Continuous Random Variables
Let \(X\) and \(Y\) have the joint probability density function: \[f(x,y)=\frac{1}{49}xy\] for \(0\leq x\leq2\) and \(0\leq y\leq7.\) Find the expected value of \(3X.\)
Let \(X\) and \(Y\) have the joint probability density function: \[f(x,y)=k(x+y)\] for \(0\leq x\leq10\) and \(0\leq y\leq1,\) where \(k\) is a constant. Find the marginal probability \(P(1\leq X\leq2).\)

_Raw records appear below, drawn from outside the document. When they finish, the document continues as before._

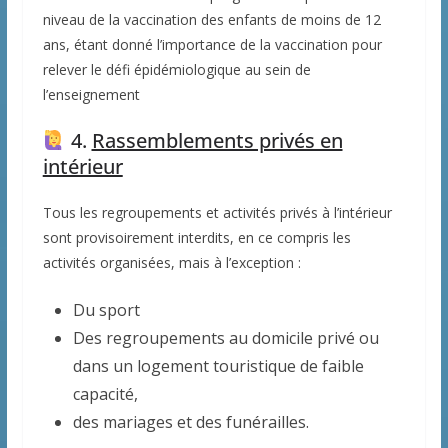
niveau de la vaccination des enfants de moins de 12
ans, étant donné l’importance de la vaccination pour
relever le défi épidémiologique au sein de
l’enseignement
4.
Rassemblements privés en
intérieur
Tous les regroupements et activités privés à l’intérieur
sont provisoirement interdits, en ce compris les
activités organisées, mais à l’exception :
Du sport
Des regroupements au domicile privé ou
dans un logement touristique de faible
capacité,
des mariages et des funérailles.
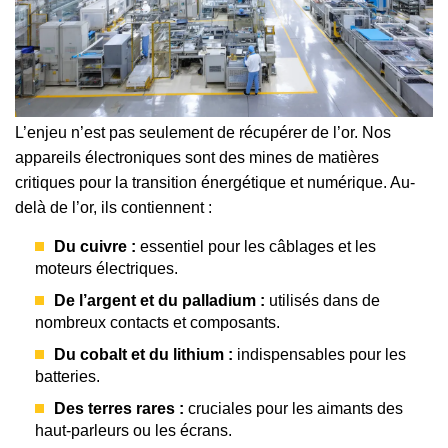
L’enjeu n’est pas seulement de récupérer de l’or. Nos
appareils électroniques sont des mines de matières
critiques pour la transition énergétique et numérique. Au-
delà de l’or, ils contiennent :
Du cuivre :
essentiel pour les câblages et les
moteurs électriques.
De l’argent et du palladium :
utilisés dans de
nombreux contacts et composants.
Du cobalt et du lithium :
indispensables pour les
batteries.
Des terres rares :
cruciales pour les aimants des
haut-parleurs ou les écrans.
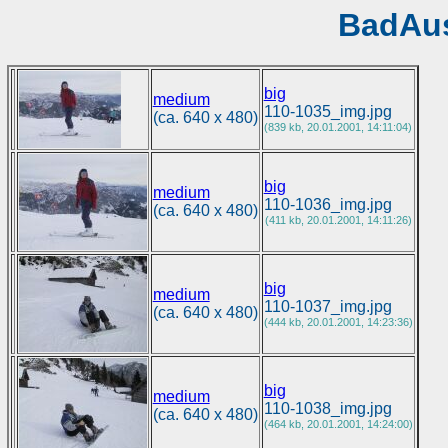
BadAus
big
medium
110-1035_img.jpg
(ca. 640 x 480)
(839 kb, 20.01.2001, 14:11:04)
big
medium
110-1036_img.jpg
(ca. 640 x 480)
(411 kb, 20.01.2001, 14:11:26)
big
medium
110-1037_img.jpg
(ca. 640 x 480)
(444 kb, 20.01.2001, 14:23:36)
big
medium
110-1038_img.jpg
(ca. 640 x 480)
(464 kb, 20.01.2001, 14:24:00)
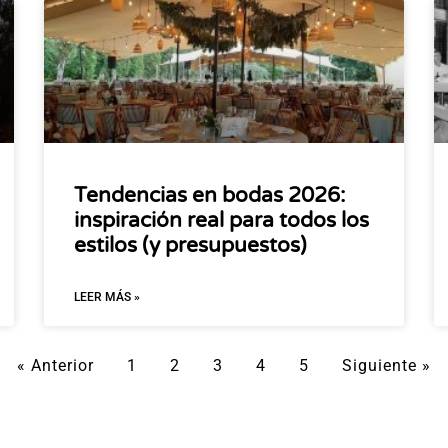
Tendencias en bodas 2026:
inspiración real para todos los
estilos (y presupuestos)
LEER MÁS »
« Anterior
1
2
3
4
5
Siguiente »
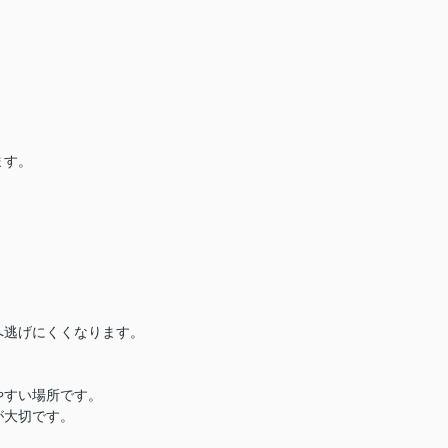
ます。
へ逃げにくくなります。
やすい場所です。
が大切です。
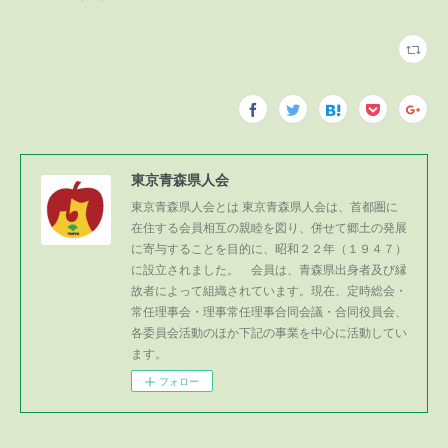
東京青森県人会
東京青森県人会とは 東京青森県人会は、首都圏に
在住する会員相互の親睦を図り、併せて郷土の発展
に寄与することを目的に、昭和２２年（１９４７）
に設立されました。 会員は、青森県出身者及び縁
故者によって組織されています。現在、定時総会・
常任理事会・理事常任理事合同会議・合同役員会、
各委員会活動のほか下記の事業を中心に活動してい
ます。
フォロー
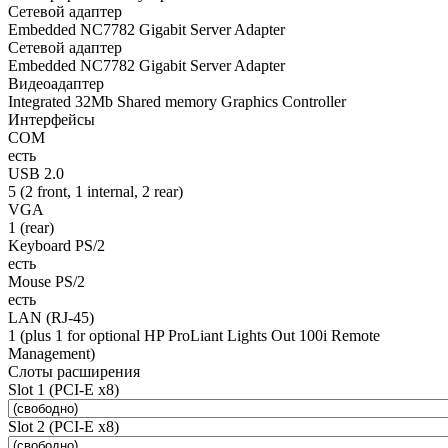
Сетевой адаптер
Embedded NC7782 Gigabit Server Adapter
Сетевой адаптер
Embedded NC7782 Gigabit Server Adapter
Видеоадаптер
Integrated 32Mb Shared memory Graphics Controller
Интерфейсы
COM
есть
USB 2.0
5 (2 front, 1 internal, 2 rear)
VGA
1 (rear)
Keyboard PS/2
есть
Mouse PS/2
есть
LAN (RJ-45)
1 (plus 1 for optional HP ProLiant Lights Out 100i Remote
Management)
Слоты расширения
Slot 1 (PCI-E x8)
Slot 2 (PCI-E x8)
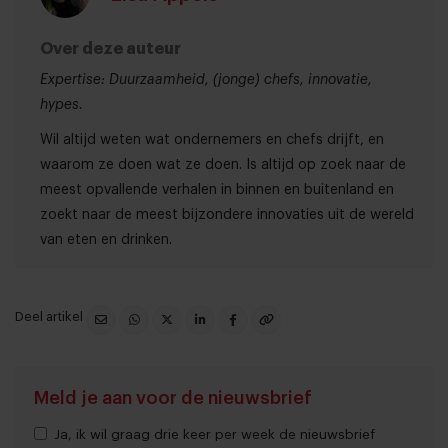
Over deze auteur
Expertise: Duurzaamheid, (jonge) chefs, innovatie,
hypes.
Wil altijd weten wat ondernemers en chefs drijft, en
waarom ze doen wat ze doen. Is altijd op zoek naar de
meest opvallende verhalen in binnen en buitenland en
zoekt naar de meest bijzondere innovaties uit de wereld
van eten en drinken.
Deel artikel
Meld je aan voor de nieuwsbrief
Ja, ik wil graag drie keer per week de nieuwsbrief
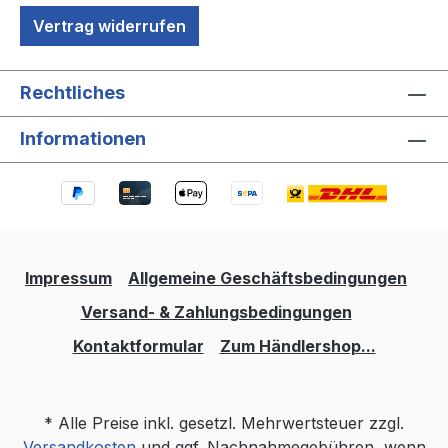
Vertrag widerrufen
Rechtliches
Informationen
Impressum
Allgemeine Geschäftsbedingungen
Versand- & Zahlungsbedingungen
Kontaktformular
Zum Händlershop...
* Alle Preise inkl. gesetzl. Mehrwertsteuer zzgl.
Versandkosten
und ggf. Nachnahmegebühren, wenn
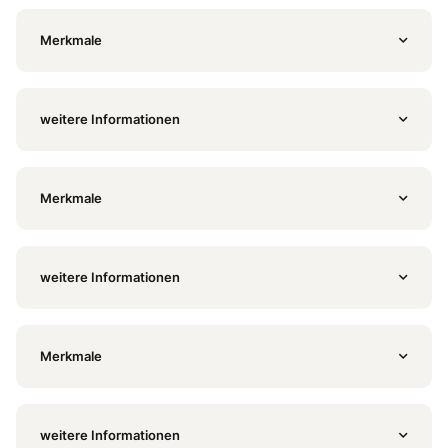
Merkmale
weitere Informationen
Merkmale
weitere Informationen
Merkmale
weitere Informationen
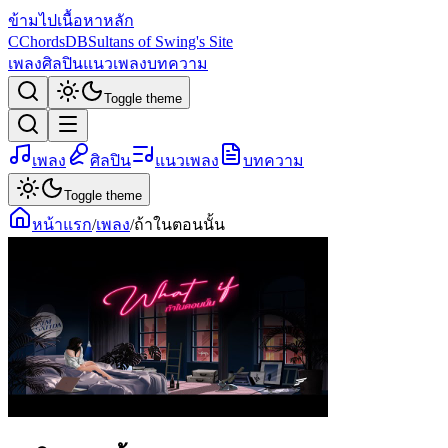
ข้ามไปเนื้อหาหลัก
C
ChordsDB
Sultans of Swing's Site
เพลง
ศิลปิน
แนวเพลง
บทความ
Toggle theme
เพลง
ศิลปิน
แนวเพลง
บทความ
Toggle theme
หน้าแรก
/
เพลง
/
ถ้าในตอนนั้น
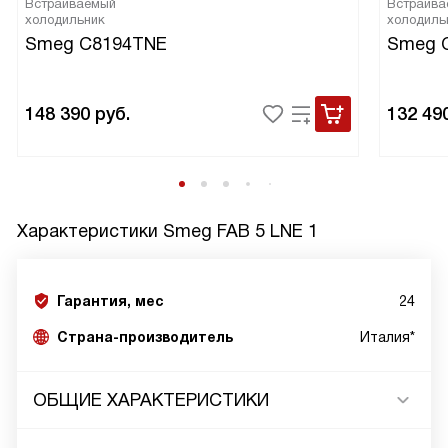
Встраиваемый
Встраива
холодильник
холодиль
Smeg C8194TNE
Smeg 
148 390
руб.
132 49
Характеристики
Smeg FAB 5 LNE 1
Гарантия, мес
24
Страна-производитель
Италия*
ОБЩИЕ ХАРАКТЕРИСТИКИ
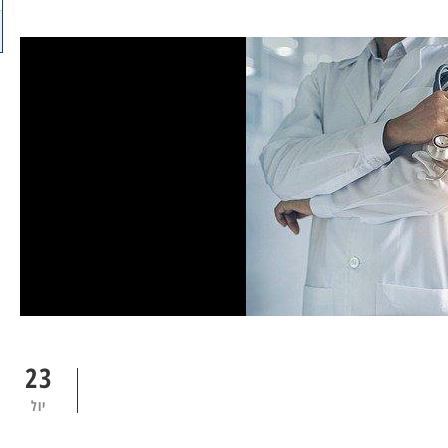
23
יול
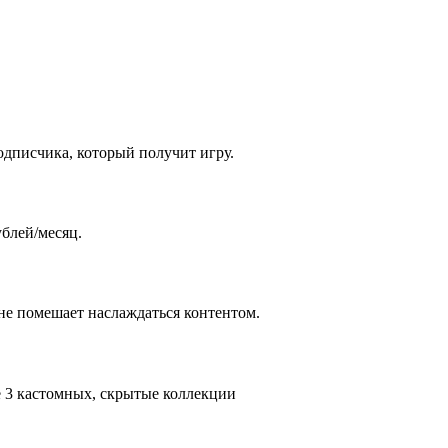
одписчика, который получит игру.
ублей/месяц.
 не помешает наслаждаться контентом.
е 3 кастомных, скрытые коллекции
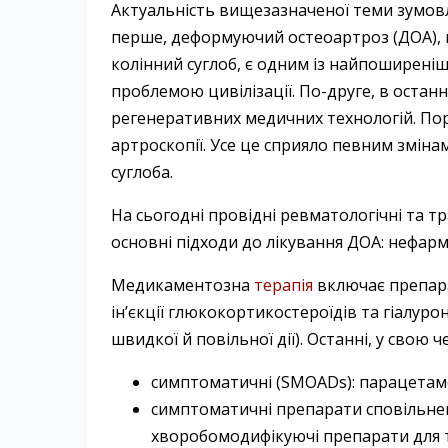
Актуальність вищезазначеної теми зумов
перше, деформуючий остеоартроз (ДОА),
колінний суглоб, є одним із найпоширені
проблемою цивілізації. По-друге, в остан
регенеративних медичних технологій. Пор
артроскопії. Усе це сприяло певним зміна
суглоба.
На сьогодні провідні ревматологічні та т
основні підходи до лікування ДОА: нефарм
Медикаментозна
терапія
включає препарат
ін’єкції глюкокортикостероїдів та гіалурон
швидкої й повільної дії). Останні, у свою ч
симптоматичні (SMOADs): парацетамо
симптоматичні препарати сповільнено
хворобомодифікуючі препарати для т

Let \(X\) and \(Y\) have the joint probability density function: \[f(x,y)=k\] for \(0\leq x\leq5\) and \(0\leq y\leq8,\) where \(k\) is a constant. Find the covariance between \(X\) and \(Y.\)

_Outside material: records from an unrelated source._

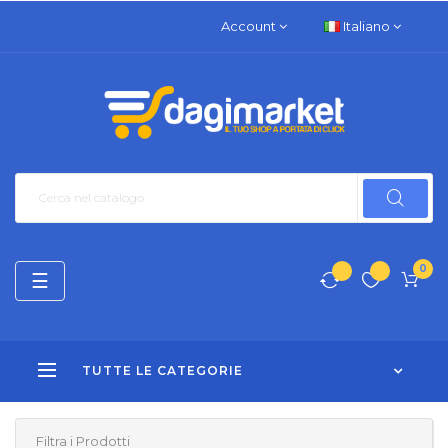
Account
Italiano
0
navigazione
☰
Toggle
TUTTE LE CATEGORIE
Filtra i Prodotti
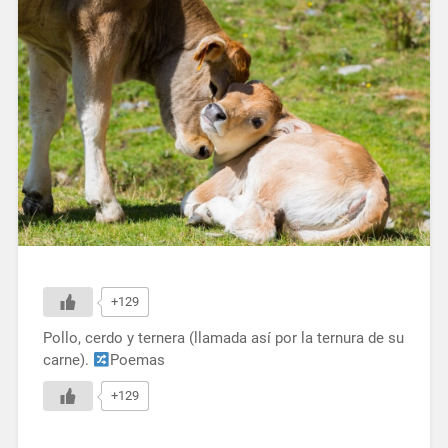
+129
Pollo, cerdo y ternera (llamada así por la ternura de su
carne).
Poemas
+129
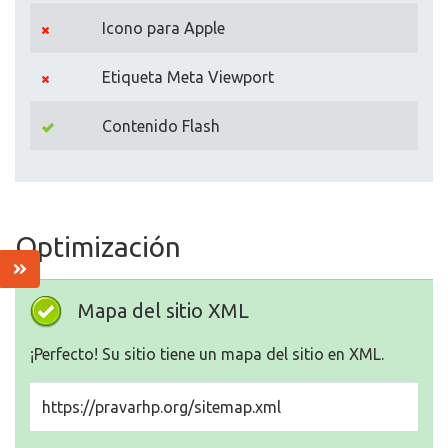
Icono para Apple
Etiqueta Meta Viewport
Contenido Flash
Optimización
Mapa del sitio XML
¡Perfecto! Su sitio tiene un mapa del sitio en XML.
https://pravarhp.org/sitemap.xml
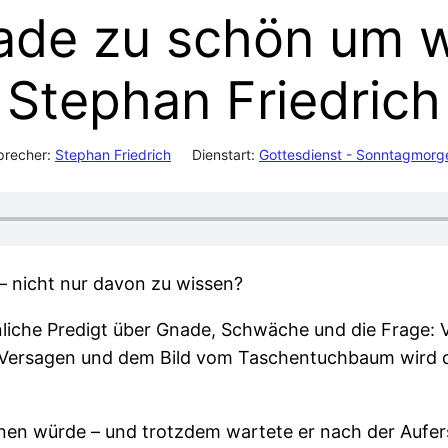
ade zu schön um w
Stephan Friedrich
precher:
Stephan Friedrich
Dienstart:
Gottesdienst - Sonntagmorg
 – nicht nur davon zu wissen?
nliche Predigt über Gnade, Schwäche und die Frage: 
 Versagen und dem Bild vom Taschentuchbaum wird deu
gnen würde – und trotzdem wartete er nach der Aufer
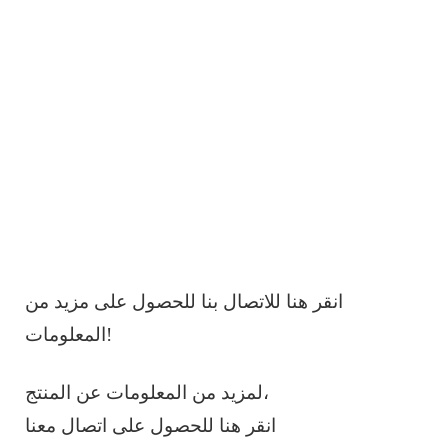
انقر هنا للاتصال بنا للحصول على مزيد من
المعلومات!
لمزيد من المعلومات عن المنتج،
انقر هنا للحصول على اتصال معنا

Let \(X\) and \(Y\) have the joint probability density function: \[f(x,y)=kxy\] for \(0\leq x\leq4\) and \(0\leq y\leq3,\) where \(k\) is a constant. Find \(P(X>Y).\)
Which of the following CANNOT be the joint probability density function of two continuous random variables \(X\) and \(Y?\)
(A): \(f(x,y)=1\) for \(0\leq x,y\leq1.\)
(B): \(f(x,y)=x+y\) for \(0\leq x,y\leq1.\)
(C): \(f(x,y)=xy\) for \(0\leq x,y\leq1.\)
(D): \(f(x,y)=e^{x+y}\) for \(0\leq x,y\leq\ln2.\)